### EXERCISE DESCRIPTION
Which lines in the data below contain the string "Kylie"? Show each one.

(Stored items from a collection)
Segment Open

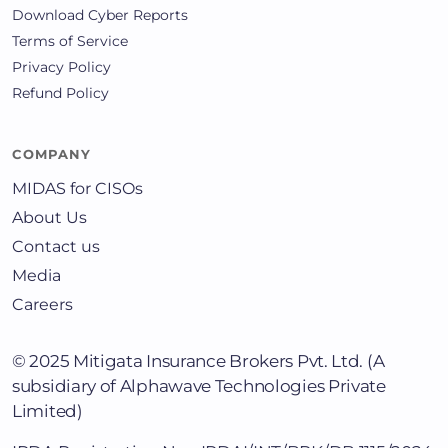
Download Cyber Reports
Terms of Service
Privacy Policy
Refund Policy
COMPANY
MIDAS for CISOs
About Us
Contact us
Media
Careers
© 2025
Mitigata Insurance Brokers Pvt. Ltd.
(A
subsidiary of Alphawave Technologies Private
Limited)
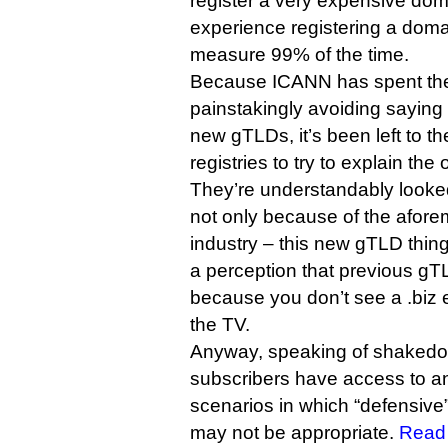
register a very expensive dom
experience registering a dom
measure 99% of the time.
Because ICANN has spent the
painstakingly avoiding saying
new gTLDs, it’s been left to t
registries to try to explain the 
They’re understandably looke
not only because of the aforem
industry – this new gTLD thin
a perception that previous gT
because you don’t see a .biz 
the TV.
Anyway, speaking of shaked
subscribers have access to an
scenarios in which “defensive
may not be appropriate.
Read 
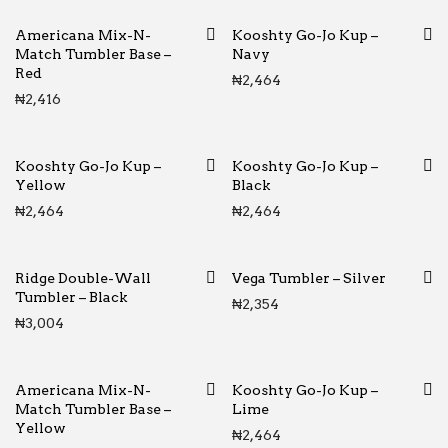
Americana Mix-N-
Kooshty Go-Jo Kup –
Match Tumbler Base –
Navy
Red
₦
2,464
₦
2,416
Kooshty Go-Jo Kup –
Kooshty Go-Jo Kup –
Yellow
Black
₦
2,464
₦
2,464
Ridge Double-Wall
Vega Tumbler – Silver
Tumbler – Black
₦
2,354
₦
3,004
Americana Mix-N-
Kooshty Go-Jo Kup –
Match Tumbler Base –
Lime
Yellow
₦
2,464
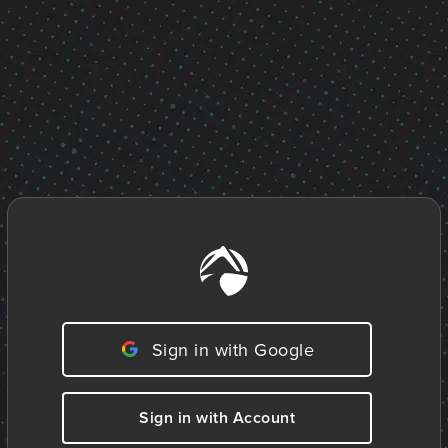
Sign in with Google
Sign in with Account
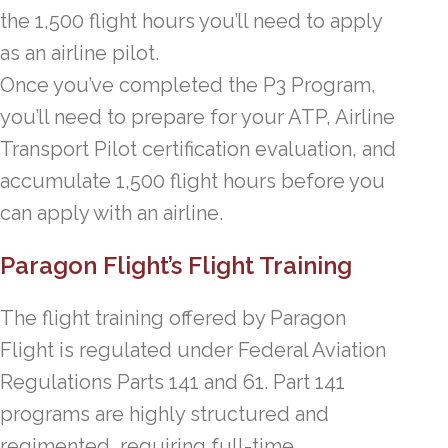
the 1,500 flight hours you’ll need to apply
as an airline pilot.
Once you’ve completed the P3 Program,
you’ll need to prepare for your ATP, Airline
Transport Pilot certification evaluation, and
accumulate 1,500 flight hours before you
can apply with an airline.
Paragon Flight’s Flight Training
The flight training offered by Paragon
Flight is regulated under Federal Aviation
Regulations Parts 141 and 61. Part 141
programs are highly structured and
regimented, requiring full-time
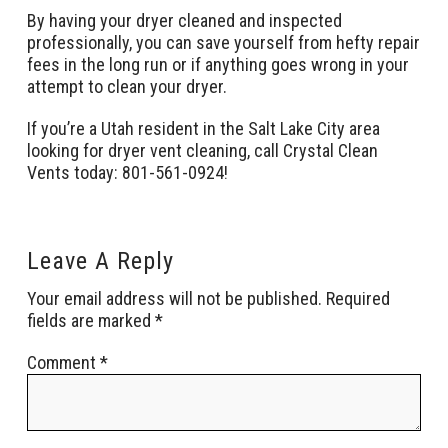
By having your dryer cleaned and inspected
professionally, you can save yourself from hefty repair
fees in the long run or if anything goes wrong in your
attempt to clean your dryer.
If you’re a Utah resident in the Salt Lake City area
looking for dryer vent cleaning, call Crystal Clean
Vents today: 801-561-0924!
Leave A Reply
Your email address will not be published.
Required
fields are marked
*
Comment
*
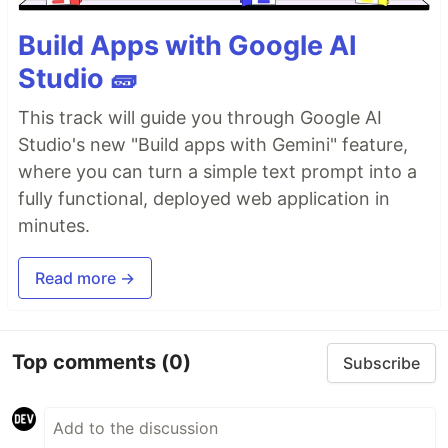
Build Apps with Google AI
Studio 🧱
This track will guide you through Google AI
Studio's new "Build apps with Gemini" feature,
where you can turn a simple text prompt into a
fully functional, deployed web application in
minutes.
Read more →
Top comments
(0)
Subscribe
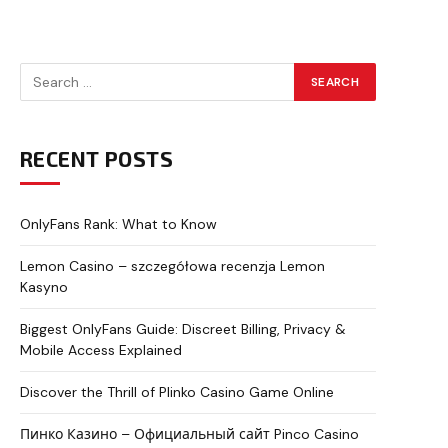
RECENT POSTS
OnlyFans Rank: What to Know
Lemon Casino – szczegółowa recenzja Lemon
Kasyno
Biggest OnlyFans Guide: Discreet Billing, Privacy &
Mobile Access Explained
Discover the Thrill of Plinko Casino Game Online
Пинко Казино – Официальный сайт Pinco Casino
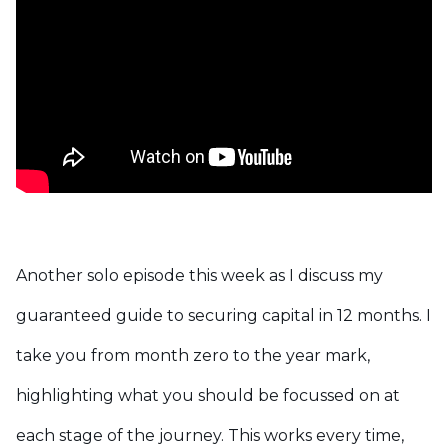
Another solo episode this week as I discuss my
guaranteed guide to securing capital in 12 months. I
take you from month zero to the year mark,
highlighting what you should be focussed on at
each stage of the journey.
This works every time,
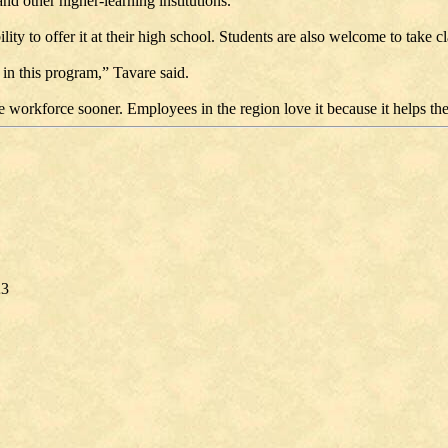
nd other higher-learning institutions.
ity to offer it at their high school. Students are also welcome to take 
in this program,” Tavare said.
the workforce sooner. Employees in the region love it because it helps t
23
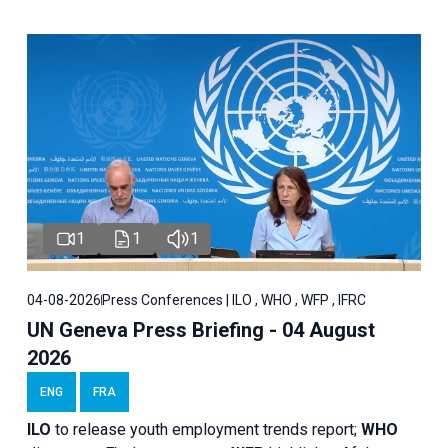
1
1
1
04-08-2026
Press Conferences | ILO , WHO , WFP , IFRC
UN Geneva Press Briefing - 04 August
2026
ENG
FRA
ILO
to release youth employment trends report;
WHO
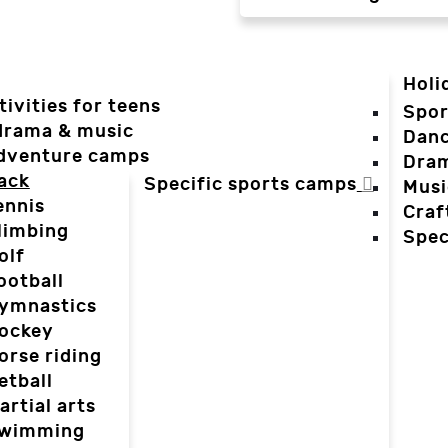
Holi
tivities for teens
Spor
 drama & music
Dan
dventure camps
Dra
ack
Specific sports camps
Musi
ennis
Craf
limbing
Spec
olf
ootball
ymnastics
ockey
orse riding
etball
artial arts
wimming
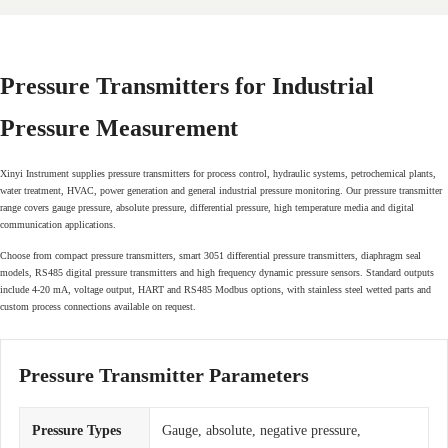
Pressure Transmitters for Industrial
Pressure Measurement
Xinyi Instrument supplies pressure transmitters for process control, hydraulic systems, petrochemical plants,
water treatment, HVAC, power generation and general industrial pressure monitoring. Our pressure transmitter
range covers gauge pressure, absolute pressure, differential pressure, high temperature media and digital
communication applications.
Choose from compact pressure transmitters, smart 3051 differential pressure transmitters, diaphragm seal
models, RS485 digital pressure transmitters and high frequency dynamic pressure sensors. Standard outputs
include 4-20 mA, voltage output, HART and RS485 Modbus options, with stainless steel wetted parts and
custom process connections available on request.
Pressure Transmitter Parameters
Pressure Types
Gauge, absolute, negative pressure,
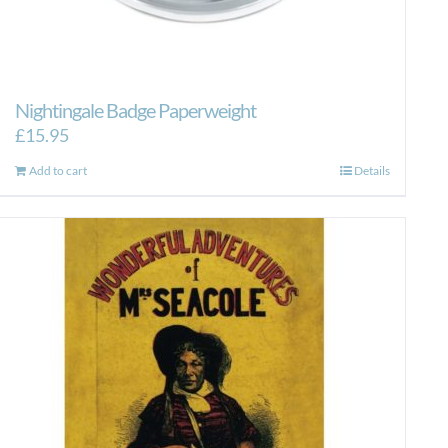
Nightingale Badge Paperweight
£
15.95
Add to cart
Details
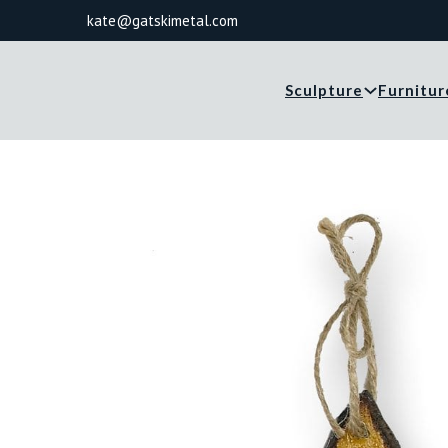
kate@gatskimetal.com
Sculpture
Furnitur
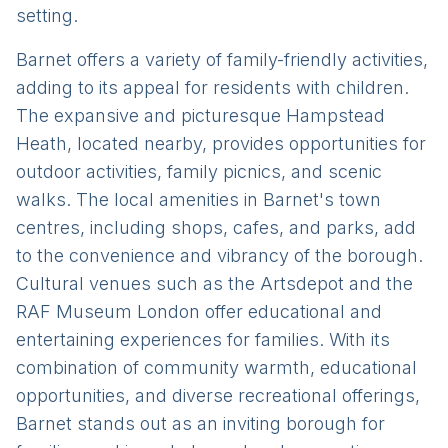
setting.
Barnet offers a variety of family-friendly activities,
adding to its appeal for residents with children.
The expansive and picturesque Hampstead
Heath, located nearby, provides opportunities for
outdoor activities, family picnics, and scenic
walks. The local amenities in Barnet's town
centres, including shops, cafes, and parks, add
to the convenience and vibrancy of the borough.
Cultural venues such as the Artsdepot and the
RAF Museum London offer educational and
entertaining experiences for families. With its
combination of community warmth, educational
opportunities, and diverse recreational offerings,
Barnet stands out as an inviting borough for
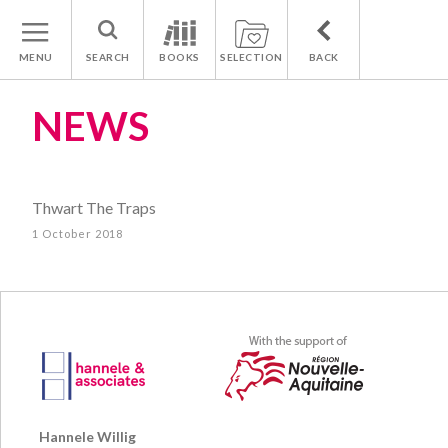
MENU
SEARCH
BOOKS
SELECTION
BACK
NEWS
Thwart The Traps
1 October 2018
Hannele Willig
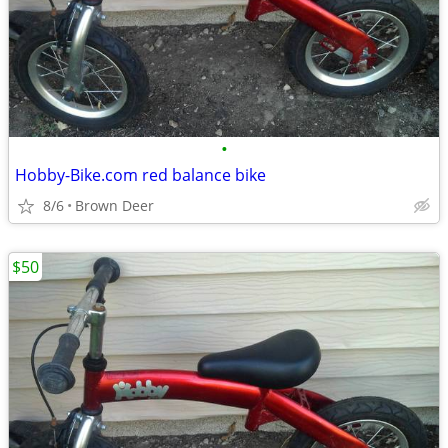
•
Hobby-Bike.com red balance bike
8/6
Brown Deer
$50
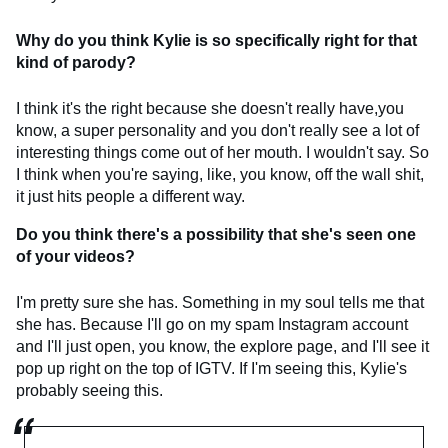
Why do you think Kylie is so specifically right for that
kind of parody?
I think it's the right because she doesn't really have,you
know, a super personality and you don't really see a lot of
interesting things come out of her mouth. I wouldn't say. So
I think when you're saying, like, you know, off the wall shit,
it just hits people a different way.
Do you think there's a possibility that she's seen one
of your videos?
I'm pretty sure she has. Something in my soul tells me that
she has. Because I'll go on my spam Instagram account
and I'll just open, you know, the explore page, and I'll see it
pop up right on the top of IGTV. If I'm seeing this, Kylie's
probably seeing this.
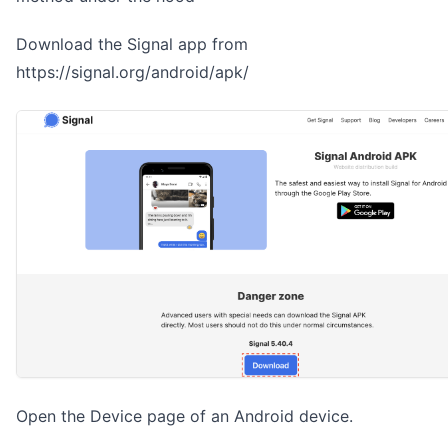
Download the Signal app from
https://signal.org/android/apk/
Open the Device page of an Android device.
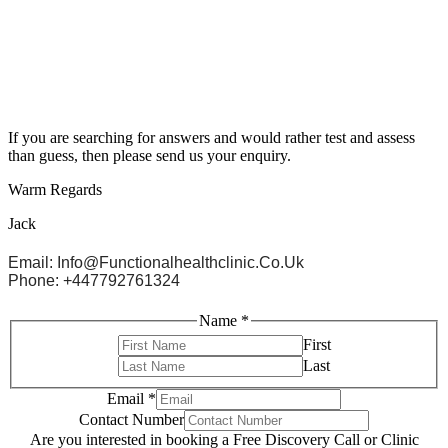
If you are searching for answers and would rather test and assess
than guess, then please send us your enquiry.
Warm Regards
Jack
Email: Info@functionalhealthclinic.co.uk
Phone: +447792761324
Name
*
First
Last
Email
*
Contact Number
Are you interested in booking a Free Discovery Call or Clinic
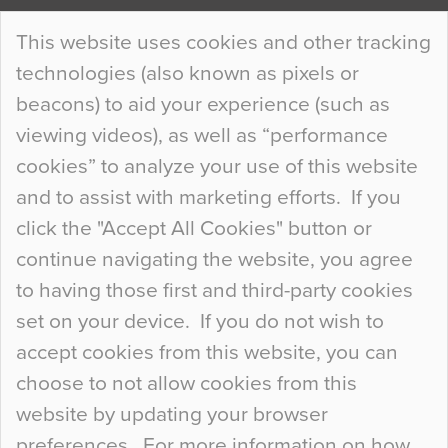
Continue Reading…
This website uses cookies and other tracking
technologies (also known as pixels or
Curious Colours and Uncanny Interiors
beacons) to aid your experience (such as
When specifying new floor materials there are
viewing videos), as well as “performance
so many factors to consider that colour may be
cookies” to analyze your use of this website
at the bottom of the list. In fact, the majority of
and to assist with marketing efforts. If you
people may not even notice the colour of the
click the "Accept All Cookies" button or
floor, unless there is something particularly
continue navigating the website, you agree
curious about it. Uncanny Interiors This is
to having those first and third-party cookies
most…
set on your device. If you do not wish to
Continue Reading…
accept cookies from this website, you can
choose to not allow cookies from this
website by updating your browser
preferences. For more information on how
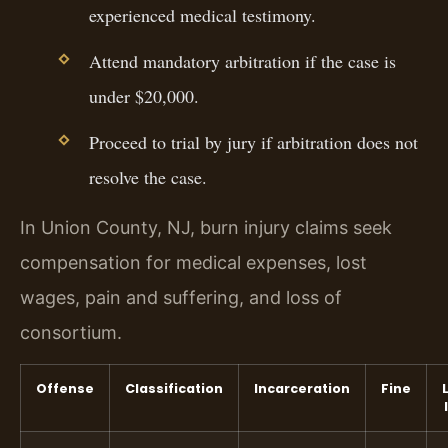
experienced medical testimony.
Attend mandatory arbitration if the case is
under $20,000.
Proceed to trial by jury if arbitration does not
resolve the case.
In Union County, NJ, burn injury claims seek
compensation for medical expenses, lost
wages, pain and suffering, and loss of
consortium.
Offense
Classification
Incarceration
Fine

Segment Closed

### WORKED SOLUTION
Why do you think Kylie is so specifically right for that
pop up right on the top of IGTV. If I'm seeing this, Kylie's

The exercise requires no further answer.